Activity:
The data follows this line. Copy verbatim the line with "就是擁有獨立三卡槽，同時支援 4G+3G 雙卡雙待，" and each line after it to the end.

═══ Information shown ═══

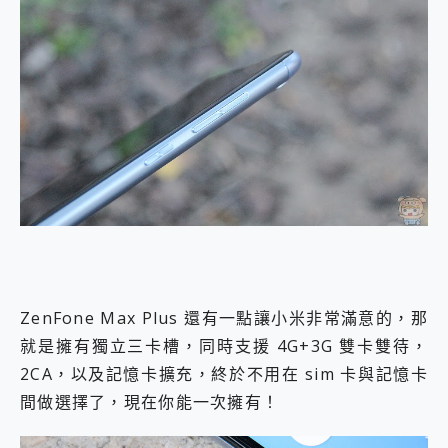
ZenFone Max Plus 還有一點讓小米非常滿意的，那
就是擁有獨立三卡槽，同時支援 4G+3G 雙卡雙待，
2CA，以及記憶卡擴充，終於不用在 sim 卡與記憶卡
間做選擇了，現在你能一次擁有！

═══

Problem solution:
就是擁有獨立三卡槽，同時支援 4G+3G 雙卡雙待，
2CA，以及記憶卡擴充，終於不用在 sim 卡與記憶卡
間做選擇了，現在你能一次擁有！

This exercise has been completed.